Look below for the line containing "Фотокулинар ничем не отлича" and the line containing "провести время весело и с пол"; repeat exactly those two lines and all lines between them, and nothing else.

======

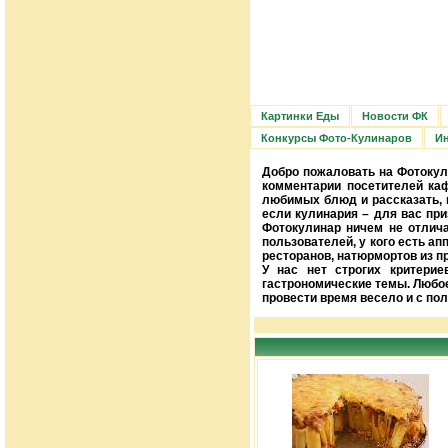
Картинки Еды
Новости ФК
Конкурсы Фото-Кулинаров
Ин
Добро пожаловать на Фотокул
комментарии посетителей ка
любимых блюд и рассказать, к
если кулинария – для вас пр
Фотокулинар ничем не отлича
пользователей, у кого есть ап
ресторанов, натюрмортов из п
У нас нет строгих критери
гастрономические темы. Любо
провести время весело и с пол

======

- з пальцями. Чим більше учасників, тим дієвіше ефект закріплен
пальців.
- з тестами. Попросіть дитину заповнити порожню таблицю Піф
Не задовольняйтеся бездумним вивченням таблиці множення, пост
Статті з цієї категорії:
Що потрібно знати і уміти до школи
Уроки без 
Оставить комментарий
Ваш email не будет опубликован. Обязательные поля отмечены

======

> [Solution to the problem]
Фотокулинар ничем не отлича
пользователей, у кого есть ап
ресторанов, натюрмортов из п
У нас нет строгих критери
гастрономические темы. Любо
провести время весело и с пол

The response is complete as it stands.